The Diet: In the main study, the test meal without almonds was composed of a white bagel, berry juice and butter. The treatment meal with almonds included 1 ounce (28 g) of almonds in addition to a white bagel, berry juice and butter; the amount of butter was reduced to compensate for the fat content of the almonds. In the pilot study, either 1 ounce of almonds or 2 cheese sticks 5 days per week for twelve weeks.
The Results: In the main study, the test meal with almonds reduced postprandial glycemia significantly (-30%, P= .043) in participants with type 2 diabetes, but not significantly in those without diabetes (-7%, P= .638). The maximum stimulated glucose concentration was reduced by almond ingestion in individuals with type 2 diabetes, but not in healthy adults. Mealtime insulinemia was not impacted by almond ingestion in participants with type 2 diabetes or without diabetes. GLP-1 concentrations at 30 minutes postmeal were not significantly impacted by almond ingestion for either group. In the pilot study, the only biomarker that changed significantly over the 12-week period was HbA1c at -4% vs +1% (P=.045) for almond and control groups, respectively. An additional finding was that chronic almond consumption was associated with a 4% reduction in BMI (P=.047) in the almond group compared to the control group; energy intakes did not differ between the groups at baseline and 12 weeks.

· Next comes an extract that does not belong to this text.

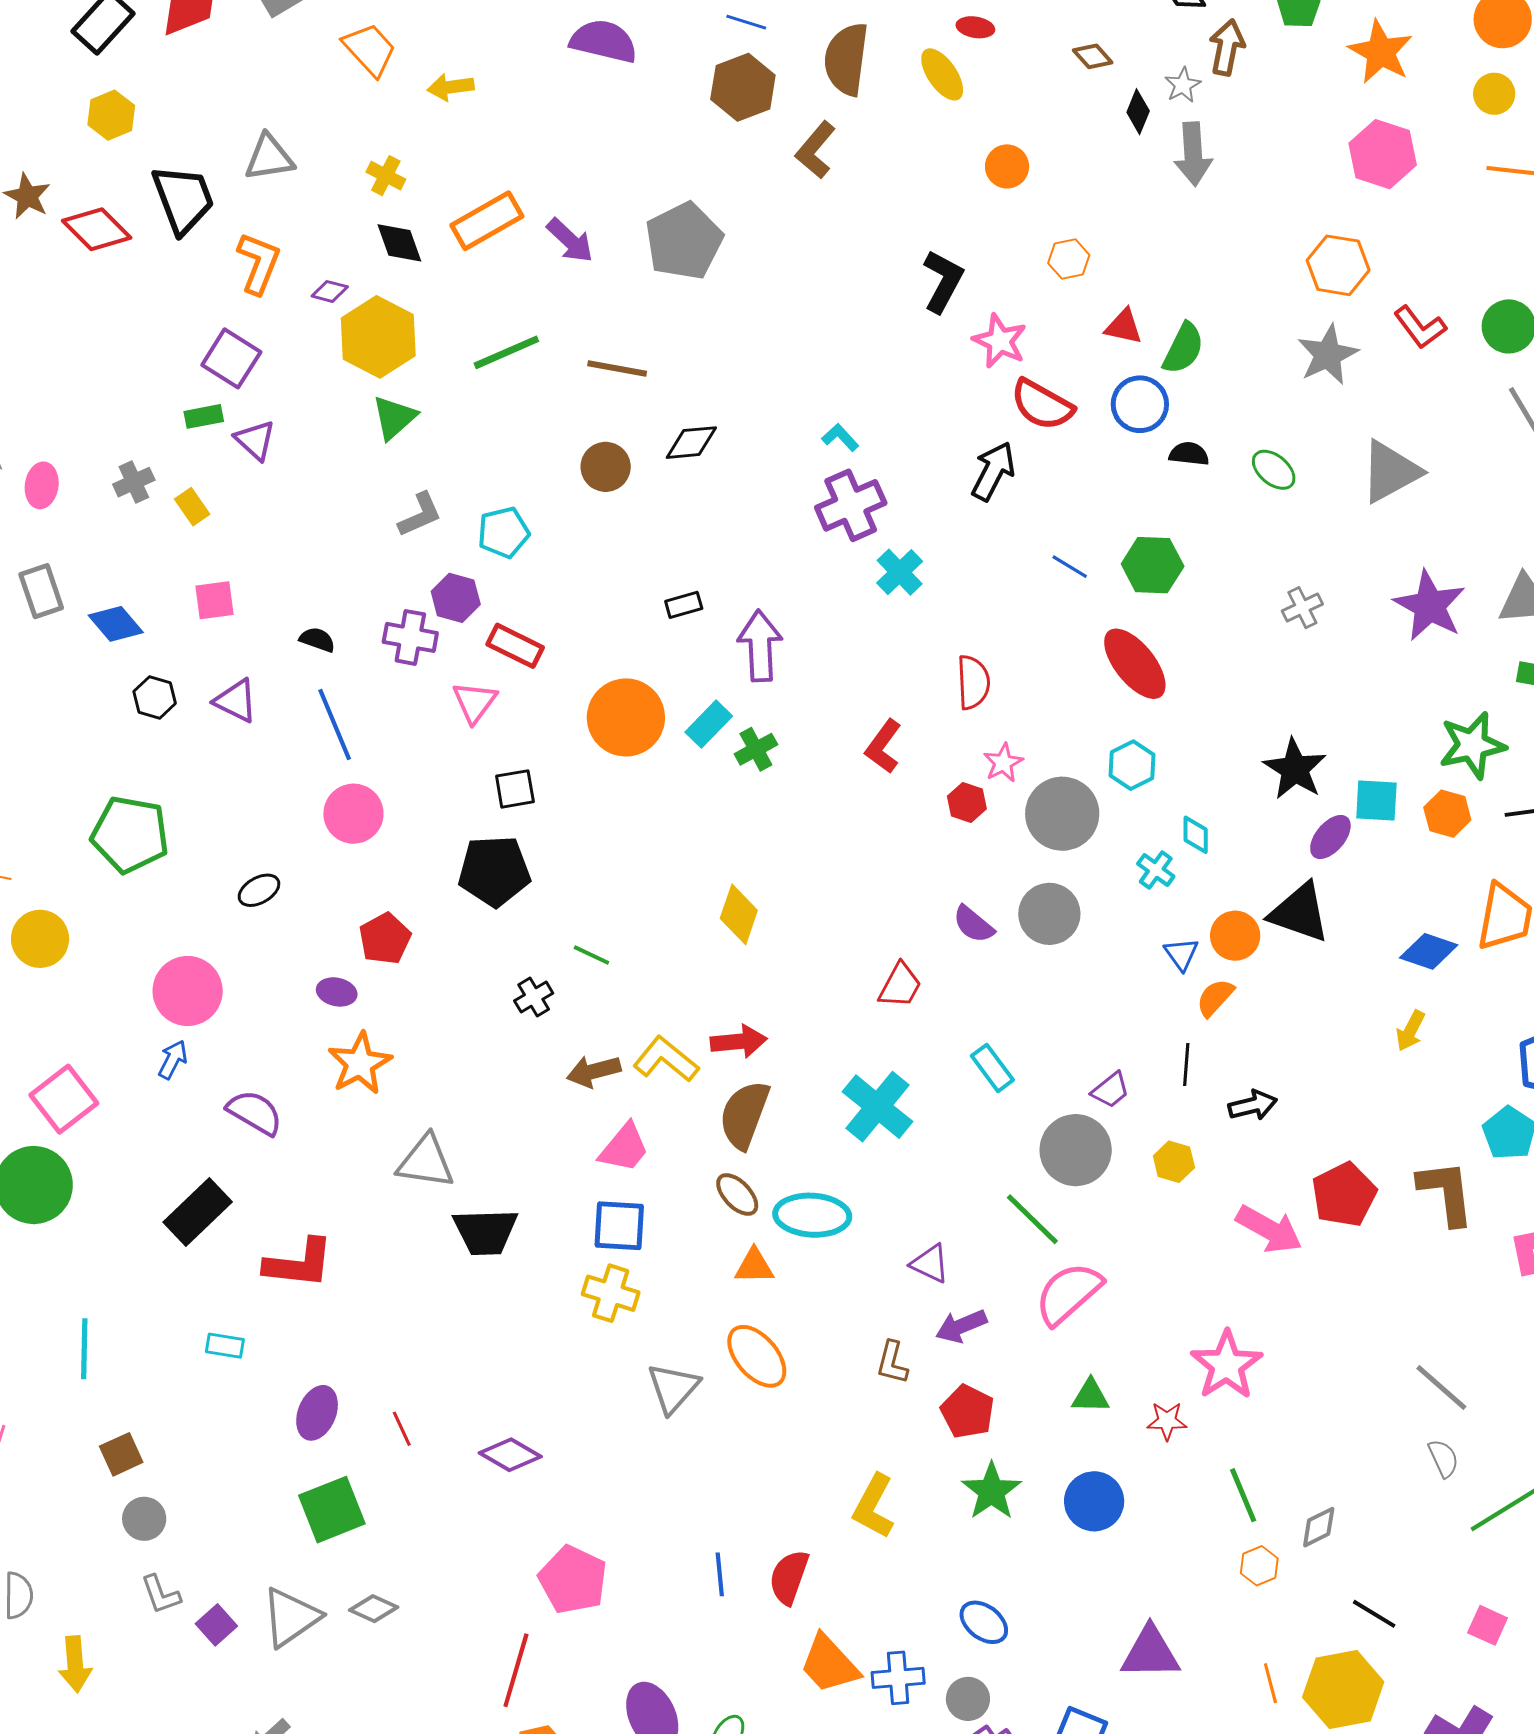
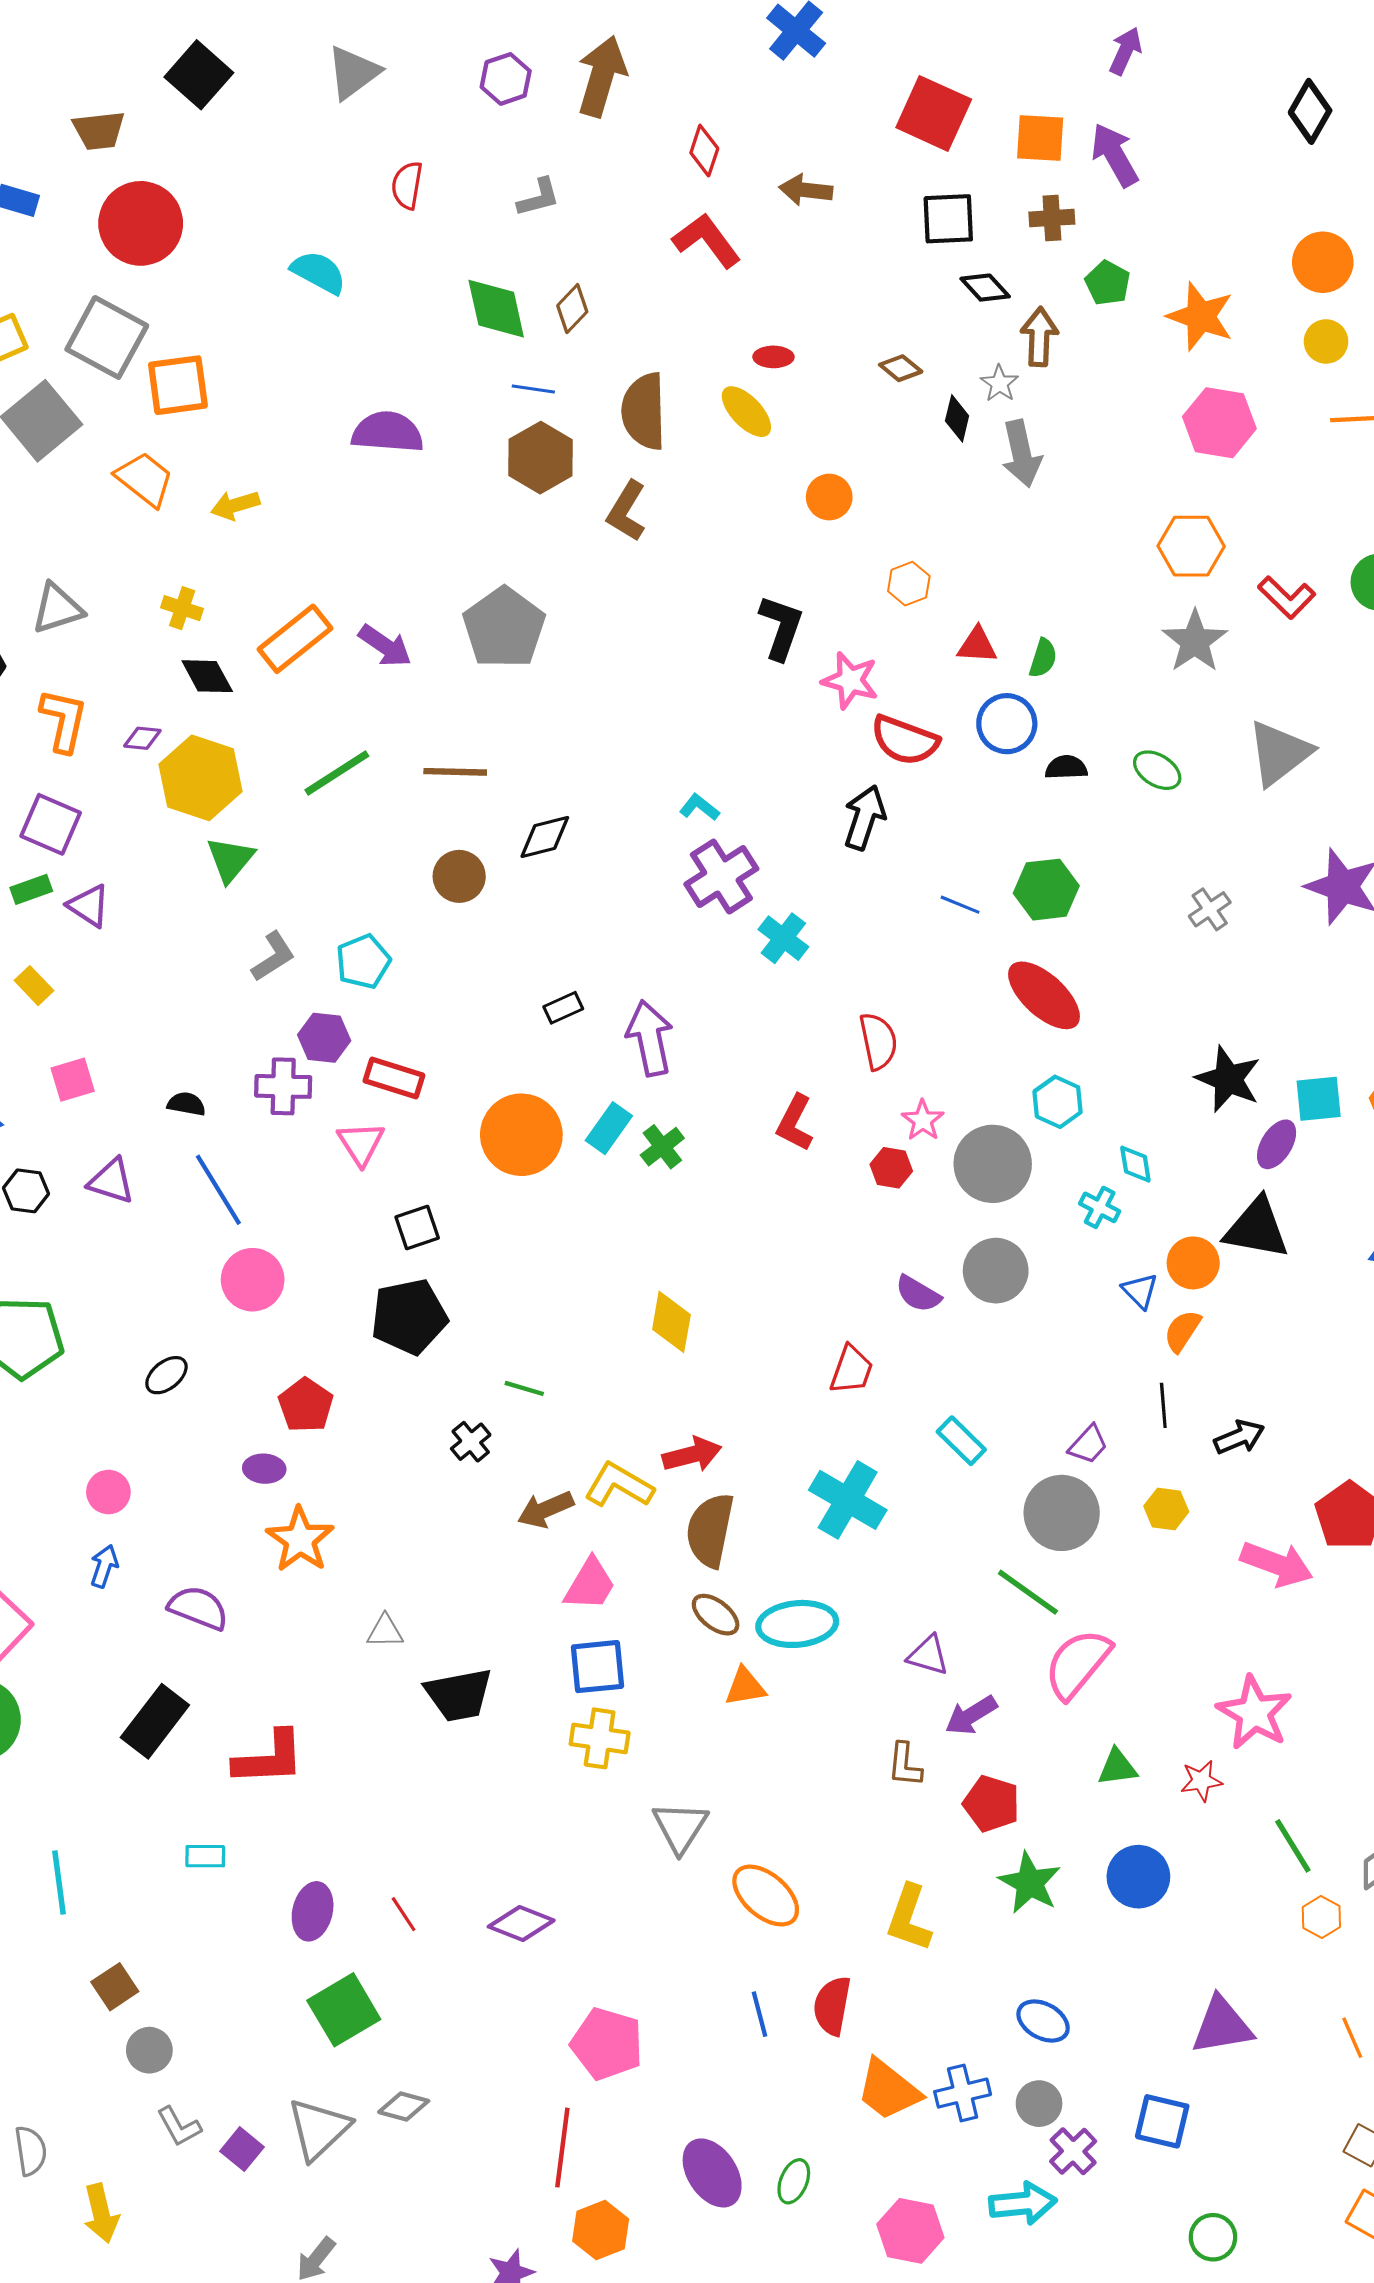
green semicircle: (1183, 348) -> (1043, 658), size x0.7
pink circle: (188, 991) -> (108, 1492), size x0.6
gray triangle: (426, 1162) -> (385, 1631), size x0.6
orange ellipse: (757, 1356) -> (766, 1896), moved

The Limitations: Potential limitations in the main study include the age difference between the groups with diabetes and those without, with the group with type 2 diabetes having an older average age. Additionally, conflicting data within the study specifically that about HbA1c, may reflect the need for the study to be longer.
These studies offer further information and explanation about a readily available, delicious food option for those with type 2 diabetes who are trying to maintain their blood glucose levels. The studies deepen our understanding of almond consumption benefits for those with type 2 diabetes because they demonstrate the health benefits of both acute and long term consumption. Almonds offer 3.5 grams of fiber, 13 grams of unsaturated fat and only 1 gram of saturated fat per one-ounce serving.(5)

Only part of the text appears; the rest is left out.